Their work, though of little ultimate relevance to the modern world, illustrates aspects of human computing that would not change. Major computing efforts were always sponsored by governments. A small number of planners oversaw work by people who themselves knew little math. And the bulk of the work was done by people who were marginalized, perhaps otherwise unemployable, and who would do the repetitive calculations. This work conferred no prestige, and many were skeptical even of the conclusions drawn from it. If an equation could not be properly solved, how could one take confidence from any numerical approximation? Even Henry David Thoreau worked a dig at human computers into the manuscript for Walden, dismissing the mathematics that might allow an astronomer "to discover new satellites of Neptune but not detect the motes in his eyes, or to what vagabond he is a satellite himself."

Women emerged as the most important computers. Demand for computing spiked in wartime, when young men were off fighting and therefore unavailable, and the economics of hiring women was compelling even in peacetime. They would work for half of what similarly skilled men would. By World War II, in the United States, computing power was measured not in megahertz or teraflops, but in kilogirls.

By the 20th century, the work of human computers was augmented by mechanical or even electrical calculators that automated certain steps of their work, but these were expensive and prone to breakdown, and did not significantly change the nature of the work.

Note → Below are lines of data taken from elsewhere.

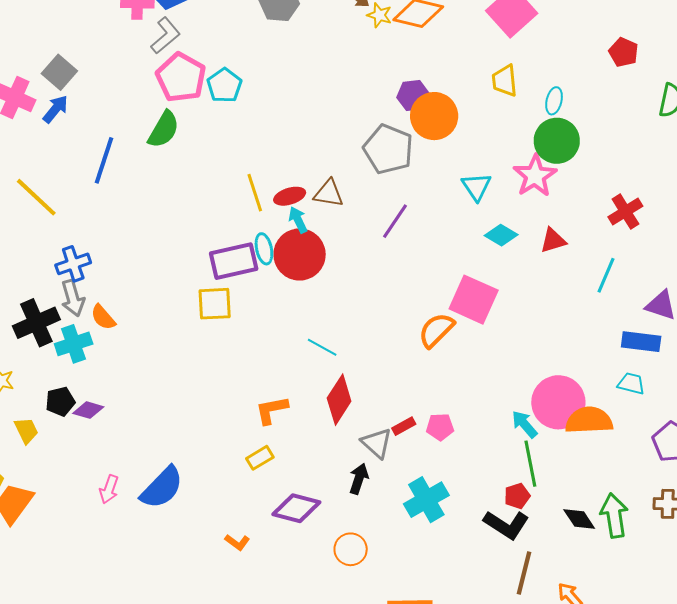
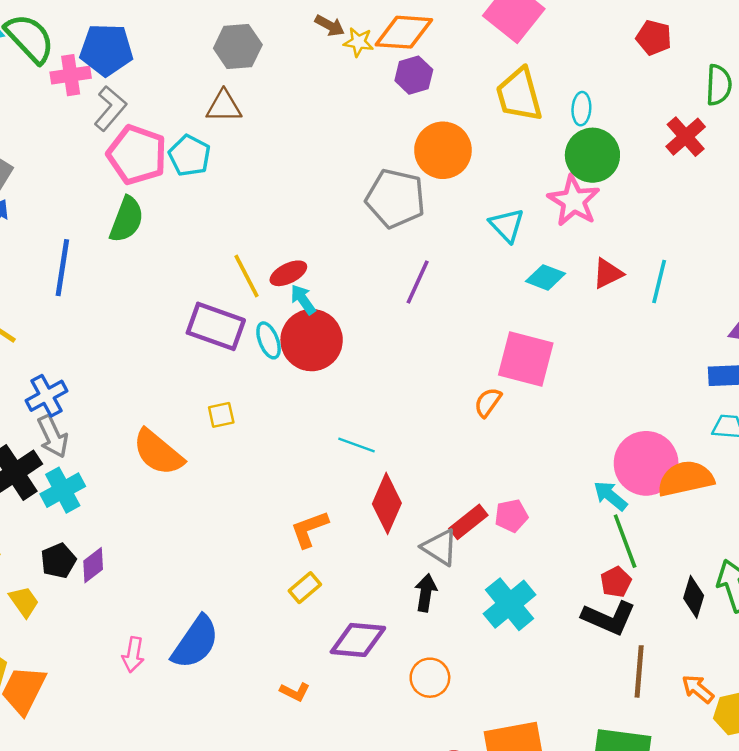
yellow trapezoid: (505, 81) -> (519, 95), size x1.4
purple hexagon: (413, 95) -> (414, 75), moved
brown triangle: (329, 193) -> (224, 106), moved
red cross: (625, 212) -> (686, 137), moved
purple rectangle: (234, 261) -> (216, 326), moved, turned 42
cyan line: (606, 275) -> (659, 281), moved
yellow square: (215, 304) -> (221, 415), size x0.6
orange semicircle: (103, 317) -> (158, 452), moved, size x1.6
orange semicircle: (436, 330) -> (488, 402), size x0.7
purple diamond: (88, 410) -> (93, 565), turned -44
red rectangle: (404, 426) -> (468, 522), size x1.4
black diamond: (579, 519) -> (694, 597), turned 60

Grier devotes special attention to the Mathematical Tables Project run by the WPA, later taken over by the National Bureau of Standards, and to the mathematician Gertrude Blanch who ran that team. She is fascinating, a woman who arrived in the United States at the age of 11, who had worked to support her family and not been able to get her Ph.D until she was 39 years old. It was then 1936, the middle of the Great Depression, and the job prospects for female, Jewish mathematicians were bleak. Through luck and hard work she found her way to the Mathematical Tables Project, where she assumed a role that combined mathematician, schoolteacher, and coach. Her fanatical attention to error-checking resulted in tables good enough to win the support of those who were skeptical of work by a government relief organization. She also led by example, and solved certain problems personally when she thought that would be easier than breaking down the algorithms for her computers. Grier says that Blanch in this way personally did work that backed Hans Bethe's Nobel prize-winning model of solar evolution, though it is unclear if Bethe ever knew that the math had been done by one mathematician, rather than her computers. After the war, Blanch was hampered by FBI suspicions that she was secretly a communist. Their evidence for this was nearly nonexistent, and in what must have been a remarkable showdown, this diminutive fifty-year-old mathematician demanded, and won, a hearing to clear her name. She worked productively in numerical mathematics and algorithms for the rest of her life, but remained forever suspicious of digital computers and never adopted them herself.

Grier does excellent research, tracking down surviving computers and sorting through family letters to tell the stories of an entire industry that is being forgotten. He even finds evidence for the working environment for the women computers at Harvard Observatory in the late 1870s in the lyrics to a satire of Gilbert & Sullivan's HMS Pinafore, written by a junior astronomer there at the time.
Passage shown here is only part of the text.